- Bramiyeh Location in Lebanon
- Coordinates: 33°34′28″N 35°23′31″E﻿ / ﻿33.57444°N 35.39194°E
- Country: Lebanon
- Governorate: South Governorate
- District: Sidon District

Area
- • Land: 0.20 sq mi (0.51 km^{2})
- Elevation: 160 ft (50 m)
- Time zone: UTC+2 (EET)
- • Summer (DST): UTC+3 (EEST)

= Bramiyeh =

Village in South Governorate, Lebanon

Bramiyeh (البرامية), also spelled Bramieh, is a municipality in the Sidon District of the South Governorate in Lebanon.
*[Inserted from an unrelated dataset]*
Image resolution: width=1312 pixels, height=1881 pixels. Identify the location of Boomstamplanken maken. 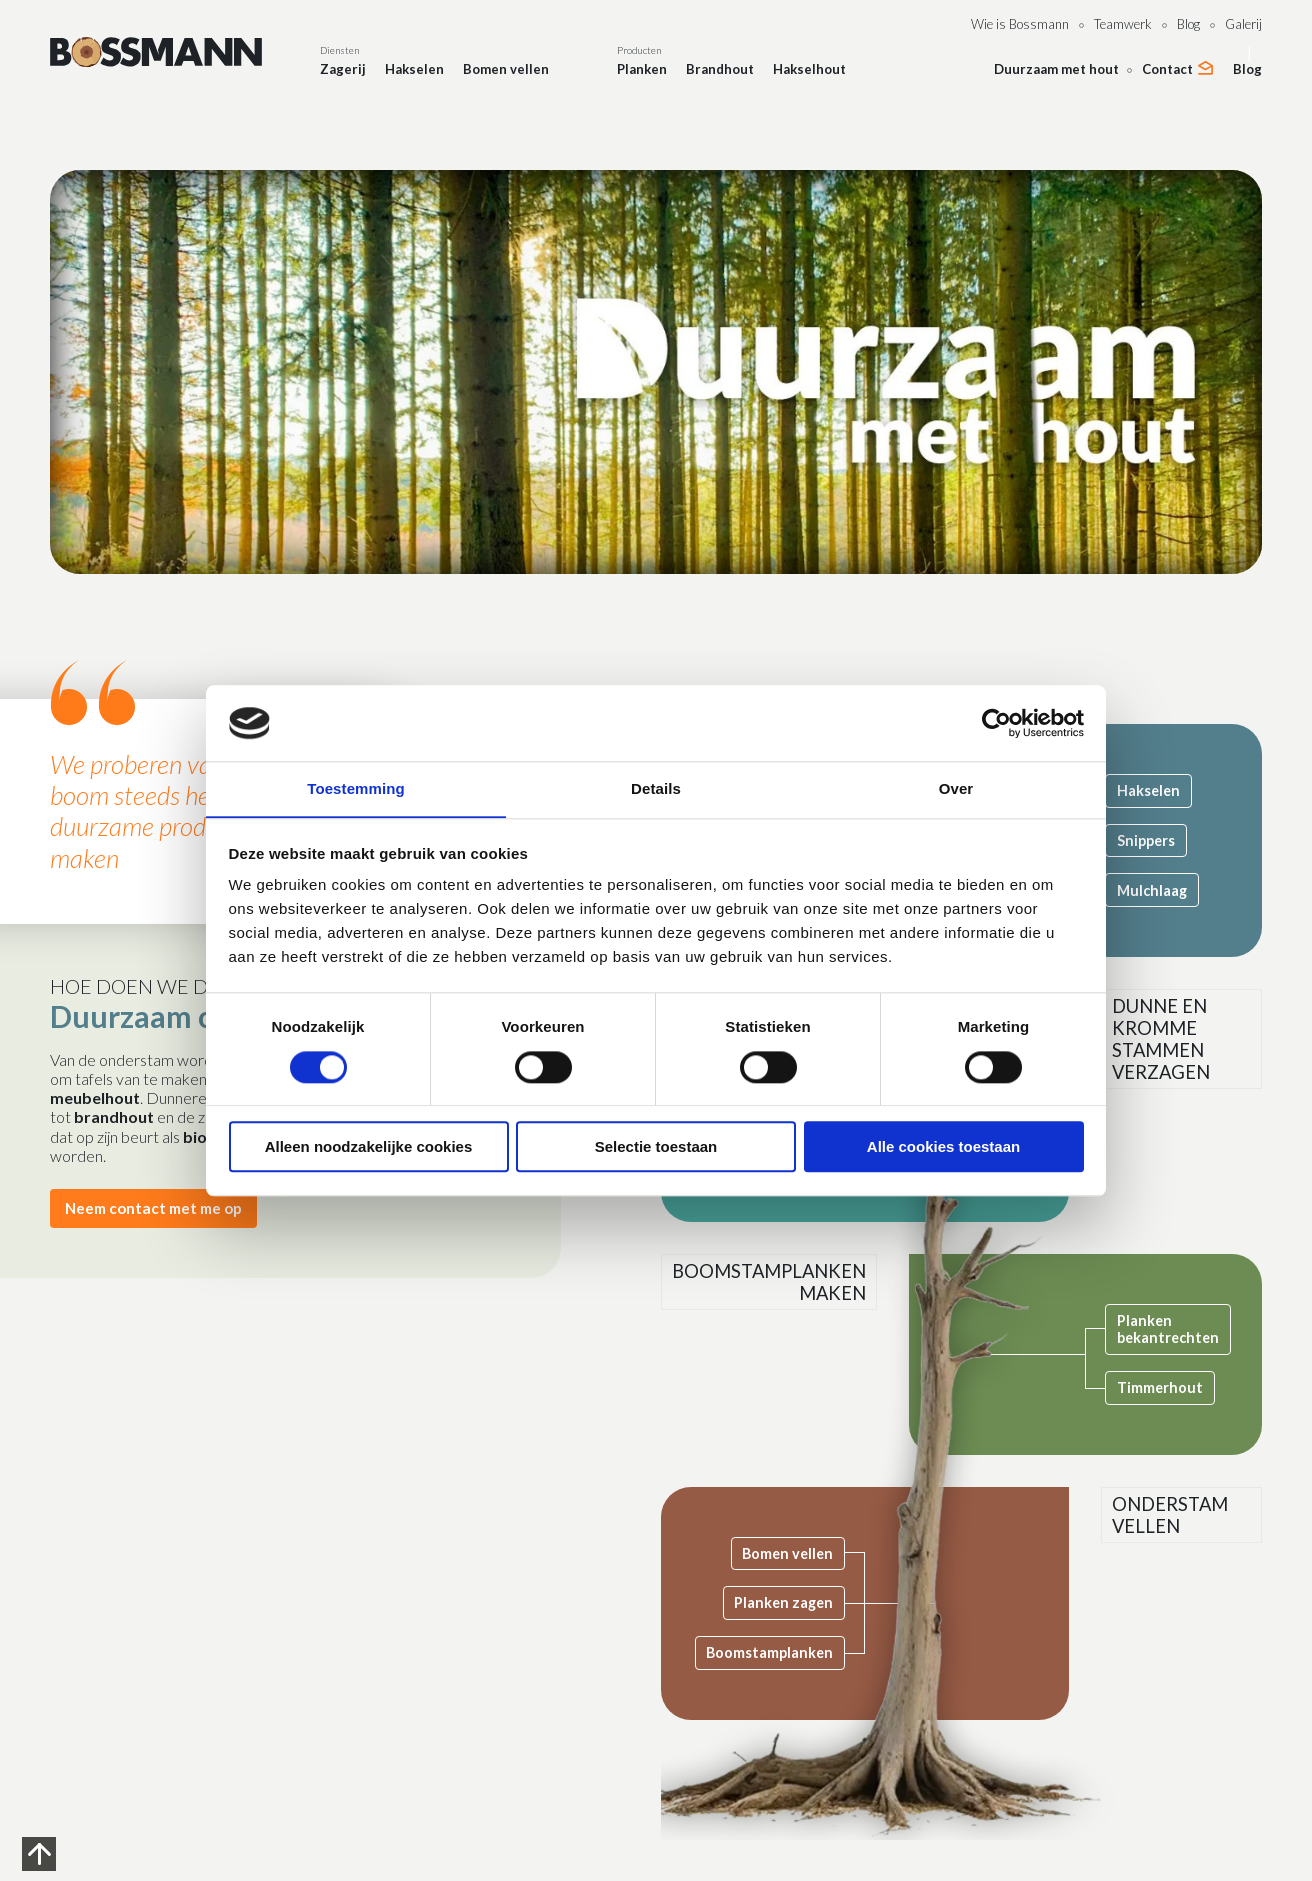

It is located 35 km from Beirut.

==History==
In 1838, Eli Smith noted it as el-Buramlyeh, a village located in "Aklim et-Tuffah, adjacent to Seida".

In 1875 Victor Guérin traveled in the region, and noted about El-Bramieh: "I descend to the north through plantations of fig, pomegranate and lemon trees. [] I walk on a plateau whose soil is very fertile, and [] pass to El-Bramieh, a hamlet of about fifty inhabitants, Druses or Christians. There are some ancient tombs carved into the rock."

==Demographics==
In 2014, Christians made up 78.19% and Muslims made up 21.36% of registered voters in Bramiyeh. 44.77% of the voters were Maronite Catholics, 28.95% were Greek Catholics and 15,19% were Sunni Muslims.